■ **BRIEF**:
What lines in the entries hold the string "STATALE"? List them.

■ **EXCERPTED DATA**:

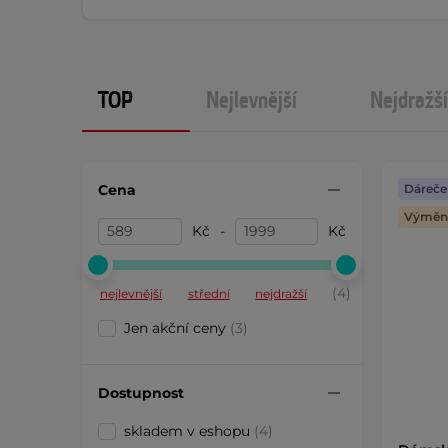
TOP
Nejlevnější
Nejdražší
Cena
Dáreče
Výměna
Kč
-
Kč
(4)
nejlevnější
střední
nejdražší
Jen akční ceny
(3)
Dostupnost
skladem v eshopu
(4)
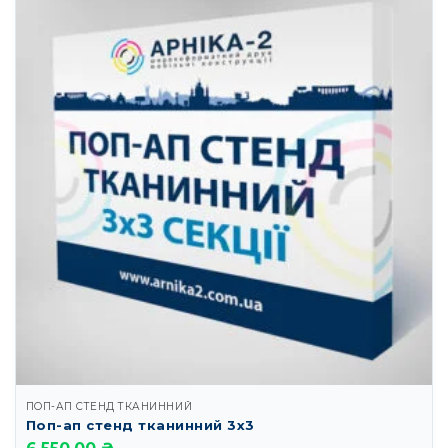
ПОП-АП СТЕНД ТКАНИННИЙ
Поп-ап стенд тканинний 3х3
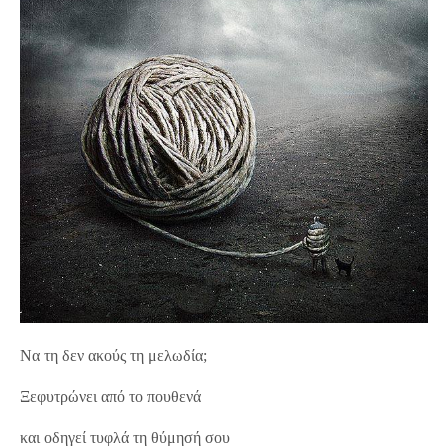
Να τη δεν ακούς τη μελωδία;
Ξεφυτρώνει από το πουθενά
και οδηγεί τυφλά τη θύμησή σου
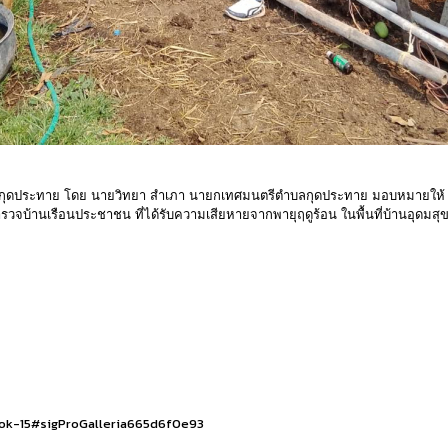
ำบลกุดประทาย โดย นายวิทยา สำเภา นายกเทศมนตรีตำบลกุดประทาย มอบหมายให้ 
จบ้านเรือนประชาชน ที่ได้รับความเสียหายจากพายุฤดูร้อน ในพื้นที่บ้านอุดมส
ook-15#sigProGalleria665d6f0e93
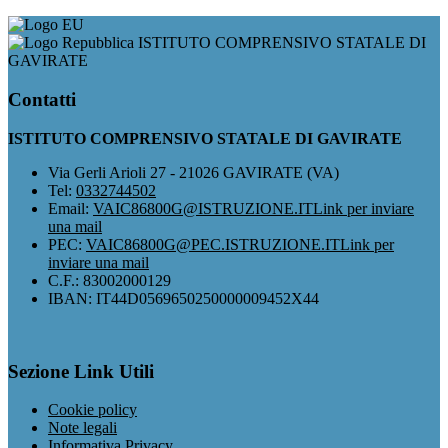
ISTITUTO COMPRENSIVO STATALE DI
GAVIRATE
Contatti
ISTITUTO COMPRENSIVO STATALE DI GAVIRATE
Via Gerli Arioli 27 - 21026 GAVIRATE (VA)
Tel:
0332744502
Email:
VAIC86800G@ISTRUZIONE.IT
Link per inviare
una mail
PEC:
VAIC86800G@PEC.ISTRUZIONE.IT
Link per
inviare una mail
C.F.: 83002000129
IBAN: IT44D0569650250000009452X44
Sezione Link Utili
Cookie policy
Note legali
Informativa Privacy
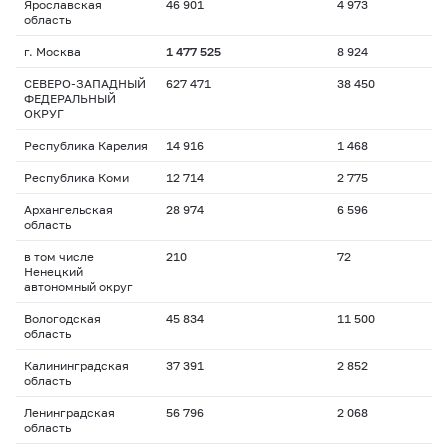
Ярославская
46 901
4 973
область
г. Москва
1 477 525
8 924
СЕВЕРО-ЗАПАДНЫЙ
627 471
38 450
ФЕДЕРАЛЬНЫЙ
ОКРУГ
Республика Карелия
14 916
1 468
Республика Коми
12 714
2 775
Архангельская
28 974
6 596
область
в том числе
210
72
Ненецкий
автономный округ
Вологодская
45 834
11 500
область
Калининградская
37 391
2 852
область
Ленинградская
56 796
2 068
область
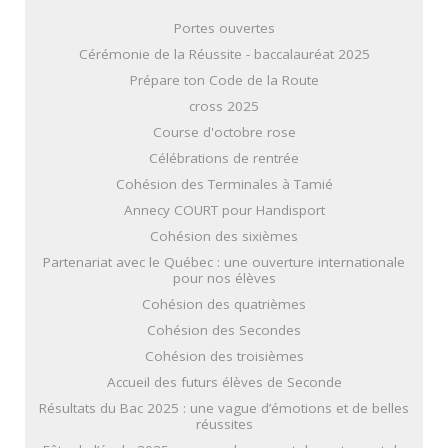
Portes ouvertes
Cérémonie de la Réussite - baccalauréat 2025
Prépare ton Code de la Route
cross 2025
Course d'octobre rose
Célébrations de rentrée
Cohésion des Terminales à Tamié
Annecy COURT pour Handisport
Cohésion des sixièmes
Partenariat avec le Québec : une ouverture internationale
pour nos élèves
Cohésion des quatrièmes
Cohésion des Secondes
Cohésion des troisièmes
Accueil des futurs élèves de Seconde
Résultats du Bac 2025 : une vague d’émotions et de belles
réussites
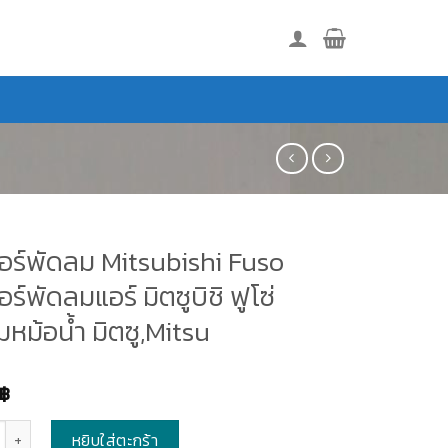
อร์พัดลม Mitsubishi Fuso
ร์พัดลมแอร์ มิตซูบิชิ ฟูโซ่
หม้อน้ำ มิตซู,Mitsu
฿
หยิบใส่ตะกร้า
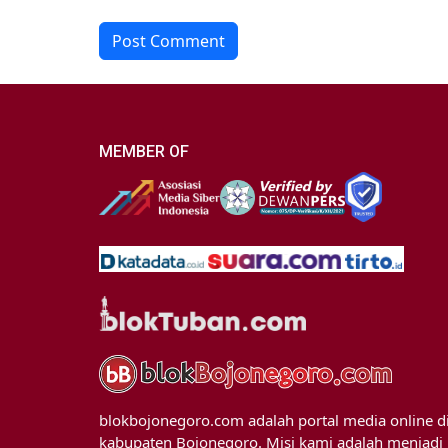
Post Comment
MEMBER OF
blokbojonegoro.com adalah portal media online d
kabupaten Bojonegoro. Misi kami adalah menjadi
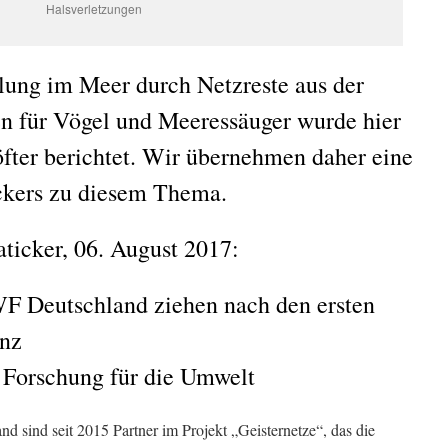
Halsverletzungen
lung im Meer durch Netzreste aus der
en für Vögel und Meeressäuger wurde hier
fter berichtet. Wir übernehmen daher eine
ckers zu diesem Thema.
icker, 06. August 2017:
 Deutschland ziehen nach den ersten
anz
 Forschung für die Umwelt
sind seit 2015 Partner im Projekt „Geisternetze“, das die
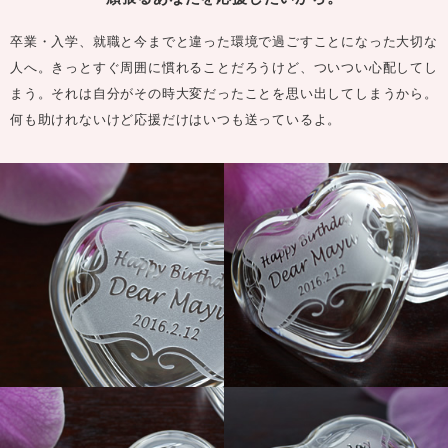
卒業・入学、就職と今までと違った環境で過ごすことになった大切な
人へ。きっとすぐ周囲に慣れることだろうけど、ついつい心配してし
まう。それは自分がその時大変だったことを思い出してしまうから。
何も助けれないけど応援だけはいつも送っているよ。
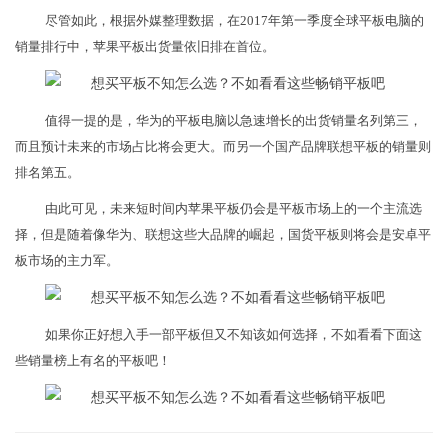
尽管如此，根据外媒整理数据，在2017年第一季度全球平板电脑的
销量排行中，苹果平板出货量依旧排在首位。
值得一提的是，华为的平板电脑以急速增长的出货销量名列第三，
而且预计未来的市场占比将会更大。而另一个国产品牌联想平板的销量则
排名第五。
由此可见，未来短时间内苹果平板仍会是平板市场上的一个主流选
择，但是随着像华为、联想这些大品牌的崛起，国货平板则将会是安卓平
板市场的主力军。
如果你正好想入手一部平板但又不知该如何选择，不如看看下面这
些销量榜上有名的平板吧！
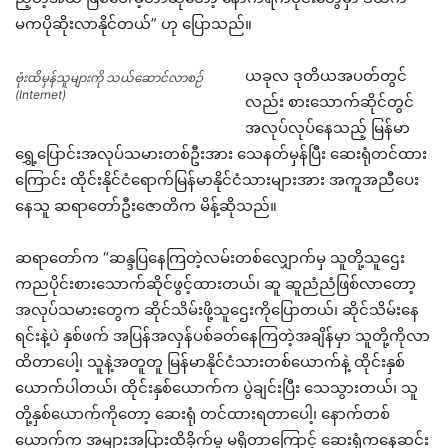
မကပိုဆိုးလာနိုင်တယ်” ဟု ပြောသည်။
ယခုလ ဒုတိယအပတ်တွင်
ဗုံးထိမှန်သူများကို သယ်ဆောင်လာစဉ်
(Internet)
လည်း စားသောက်ဆိုင်တွင်
အလုပ်လုပ်နေသည့် မြန်မာ
ရွှေ့ပြောင်းအလုပ်သမားတစ်ဦးအား သေနတ်မှန်ပြီး ဆေးရုံတင်ထား
ကြောင်း ထိုင်းနိုင်ငံရောက်မြန်မာနိုင်ငံသားများအား အကူအညီပေး
နေသူ ဆရာတော်ဦးဇောတိက မိန့်ဆိုသည်။
ဆရာတော်က “ဆန္ဒပြနေကြတဲ့လမ်းတစ်လျှောက်မှ သူတို့သူဌေး
ကညပိုင်းစားသောက်ဆိုင်ဖွင့်ထားတယ်၊ ဆူ ဆူညံညံဖြစ်လာတော့
အလုပ်သမားတွေက ဆိုင်သိမ်းဖို့သူဌေးကိုပြောတယ်၊ ဆိုင်သိမ်းနေ
ရင်းနဲ့ပဲ နှစ်ဖက် အပြန်အလှန်ပစ်ခတ်နေကြတဲ့အချိန်မှာ သူတို့ကိုလာ
ထိတာပေါ့၊ သူနဲ့အတူတူ မြန်မာနိုင်ငံသားတစ်ယောက်နဲ့ ထိုင်းနှစ်
ယောက်ပါတယ်၊ ထိုင်းနှစ်ယောက်က ပွဲချင်းပြီး သေသွားတယ်၊ သူ
တို့နှစ်ယောက်ကိုတော့ ဆေးရုံ တင်ထားရတာပေါ့၊ နောက်တစ်
ယောက်က အများအပြားထိခိုက်မှု မရှိတာကြောင့် ဆေးရုံကနေဆင်း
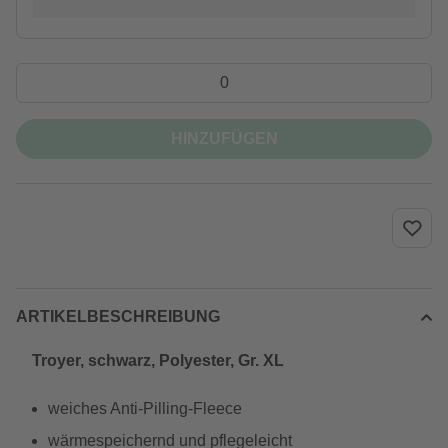
HINZUFÜGEN
ARTIKELBESCHREIBUNG
Troyer, schwarz, Polyester, Gr. XL
weiches Anti-Pilling-Fleece
wärmespeichernd und pflegeleicht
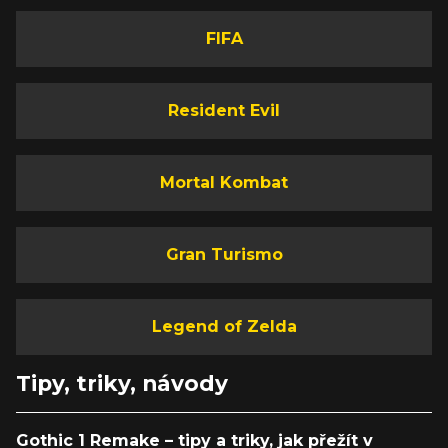
FIFA
Resident Evil
Mortal Kombat
Gran Turismo
Legend of Zelda
Tipy, triky, návody
Gothic 1 Remake – tipy a triky, jak přežít v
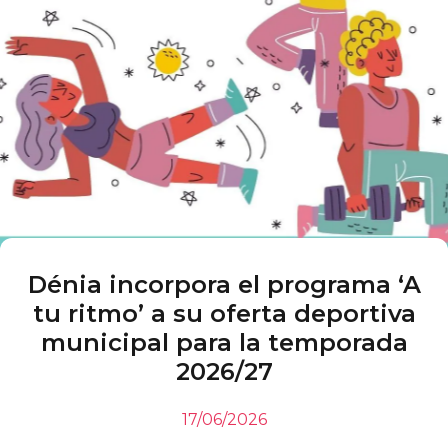
Dénia incorpora el programa ‘A
tu ritmo’ a su oferta deportiva
municipal para la temporada
2026/27
17/06/2026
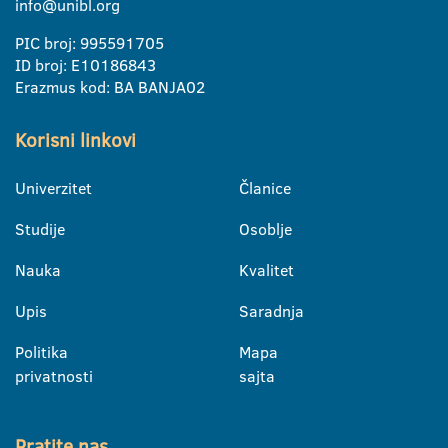
info@unibl.org
PIC broj: 995591705
ID broj: E10186843
Erazmus kod: BA BANJA02
Korisni linkovi
Univerzitet
Članice
Studije
Osoblje
Nauka
Kvalitet
Upis
Saradnja
Politika
Mapa
privatnosti
sajta
Pratite nas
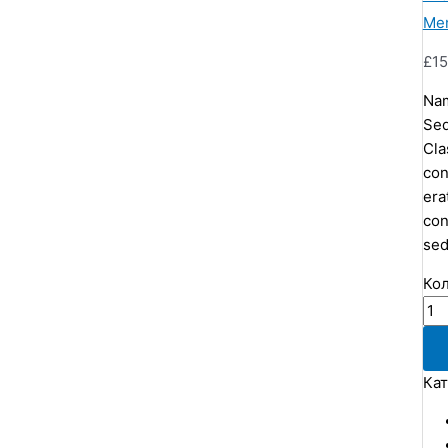
Me
£
1
Nam
Sed
Cla
con
era
con
sed
Кол
Кат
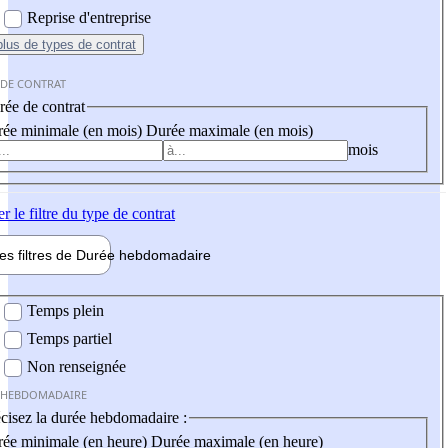
Reprise d'entreprise
plus
de types de contrat
 DE CONTRAT
ée de contrat
ée minimale (en mois)
Durée maximale (en mois)
mois
er
le filtre du type de contrat
les filtres de
Durée hebdo
madaire
 hebdomadaire
Temps plein
Temps partiel
Non renseignée
 HEBDOMADAIRE
cisez la durée hebdomadaire :
ée minimale (en heure)
Durée maximale (en heure)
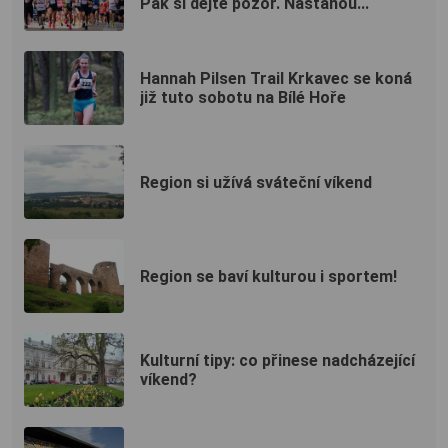
Pak si dejte pozor. Nastanou...
Hannah Pilsen Trail Krkavec se koná
již tuto sobotu na Bílé Hoře
Region si užívá sváteční víkend
Region se baví kulturou i sportem!
Kulturní tipy: co přinese nadcházející
víkend?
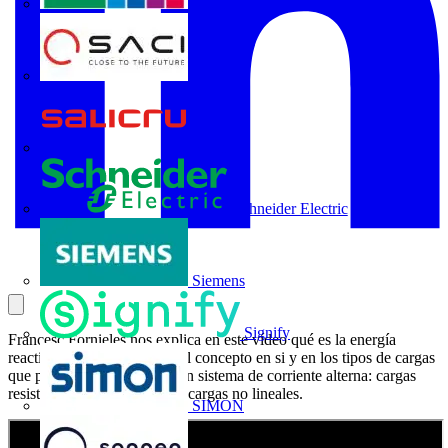
Rittal
SACI
Salicru
Schneider Electric
Siemens
Signify
Francesc Fornieles nos explica en este vídeo qué es la energía
reactiva, profundizando en el concepto en si y en los tipos de cargas
que pueden presentarse en un sistema de corriente alterna: cargas
resistivas, cargas reactivas y cargas no lineales.
SIMON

■ **EXERCISE OUTPUT**:
ISTITUTO COMPRENSIVO STATALE DI
ISTITUTO COMPRENSIVO STATALE DI GAVIRATE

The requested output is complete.